Skip to main content

Confluent CDC

Description

Use your Confluent cluster to stream CDC data from relational databases into your managed lakehouse.

Simply enter the details for your relational database and Confluent Cloud cluster, then Onehouse will facilitate ingestion by provisioning and managing resources within your Confluent Cloud account.

Prerequisites

Prepare your relational database

Confluent cloud should be able to reach the RDBMS instance either through public endpoint/private link. For postgres databases, follow this doc for setting up permissions for replication slot, creating heartbeat table etc.

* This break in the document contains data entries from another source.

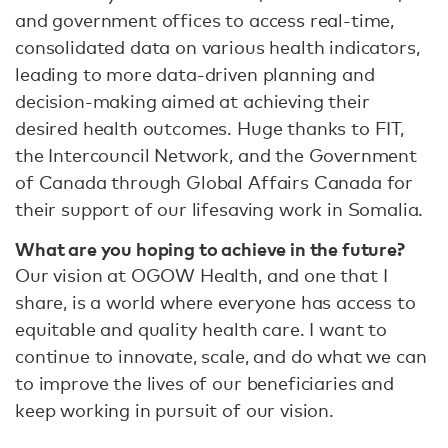
and government offices to access real-time,
consolidated data on various health indicators,
leading to more data-driven planning and
decision-making aimed at achieving their
desired health outcomes. Huge thanks to FIT,
the Intercouncil Network, and the Government
of Canada through Global Affairs Canada for
their support of our lifesaving work in Somalia.
What are you hoping to achieve in the future?
Our vision at OGOW Health, and one that I
share, is a world where everyone has access to
equitable and quality health care. I want to
continue to innovate, scale, and do what we can
to improve the lives of our beneficiaries and
keep working in pursuit of our vision.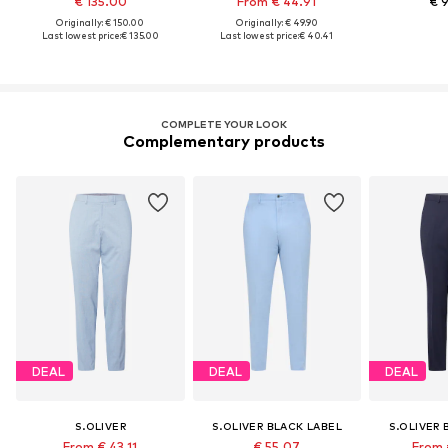
€ 135.00
From € 44.91
€ 
Originally: € 150.00
Originally: € 49.90
Last lowest price:
€ 135.00
Last lowest price:
€ 40.41
COMPLETE YOUR LOOK
Complementary products
DEAL
DEAL
DEAL
S.OLIVER
S.OLIVER BLACK LABEL
S.OLIVER 
From € 43.11
€ 55.07
From 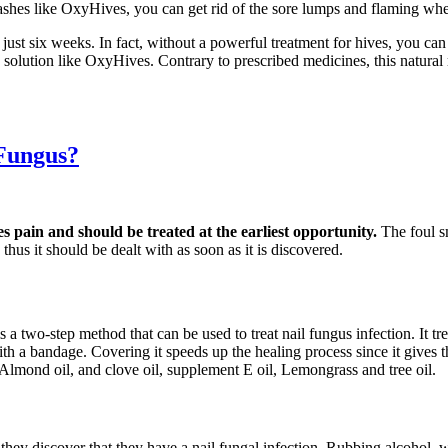
ashes like OxyHives, you can get rid of the sore lumps and flaming whea
 just six weeks. In fact, without a powerful treatment for hives, you c
ve solution like OxyHives. Contrary to prescribed medicines, this natur
 Fungus?
es pain and should be treated at the earliest opportunity.
The foul s
thus it should be dealt with as soon as it is discovered.
s a two-step method that can be used to treat nail fungus infection. It t
d with a bandage. Covering it speeds up the healing process since it gives
 Almond oil, and clove oil, supplement E oil, Lemongrass and tree oil.
s they discover that they have a nail fungal infection. Rubbing alcohol,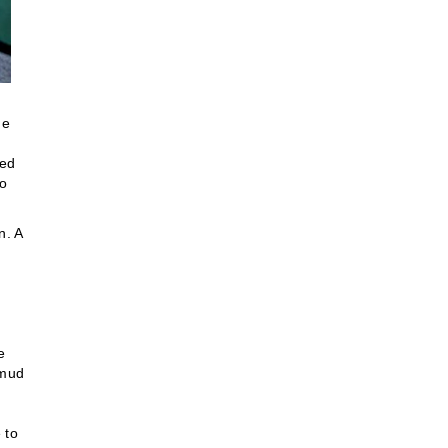
he
sed
to
n. A
e
 mud
 to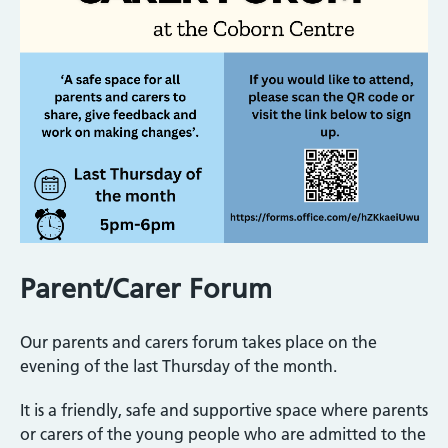
Parent/Carer Forum
Our parents and carers forum takes place on the
evening of the last Thursday of the month.
It is a friendly, safe and supportive space where parents
or carers of the young people who are admitted to the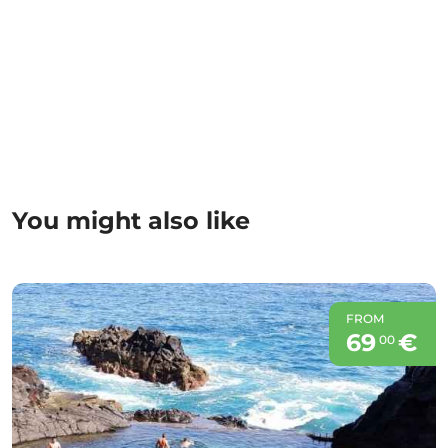
You might also like
FROM
69
€
00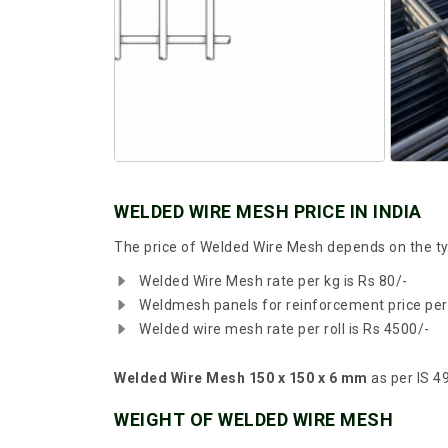
WELDED WIRE MESH PRICE IN INDIA
The price of Welded Wire Mesh depends on the typ
Welded Wire Mesh rate per kg is Rs 80/-
Weldmesh panels for reinforcement price per
Welded wire mesh rate per roll is Rs 4500/-
Welded Wire Mesh 150 x 150 x 6 mm
as per IS 49
WEIGHT OF WELDED WIRE MESH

Prepare your cluster in Confluent

You will need a Confluent Cloud Kafka cluster, along with the following API key secrets:

  1. Confluent Cloud API key/secret
  2. Kafka cluster API key/secret, bootstrap server (broker) info
  3. Schema Registry url, key/secret

Important Usage Notes

All Databases

  • The Confluent CDC source supports Postgres databases. We are working to add support for more databases.
  • Ensure your Confluent Cloud account has proper permissions to access your database.
  • When you connect your database, Onehouse will automatically provision and manage resources in the Confluent cluster you provide to facilitate CDC data ingestion into the lakehouse.
  • When creating a Stream Capture with a CDC source, ensure the Write Mode is set to Mutable if you want to update records in the table using CDC logs. If you prefer to land the raw CDC logs in the table without updating records, you may use Append-only Write Mode to improve write performance.
  • We recommend hosting your database, Confluent Cloud account, and Onehouse project in the same region to avoid transfer costs.

Postgres Databases

  • Important: You must complete the prerequisites from the Postgres CDC source setup guide for Onehouse to properly access and replicate your database.
  • Onehouse will ingest records in the Debezium Postgres CDC format. To use these events for updating records in the table (rather than ingesting the raw events), apply the Convert CDC Data transformation.
  • When creating a Stream Capture with a Confluent CDC source to ingest data from Postgres, Onehouse will initially bootstrap the existing data from Postgres before starting incremental ingestion.
  • We require the source Postgres table to have at least one primary key.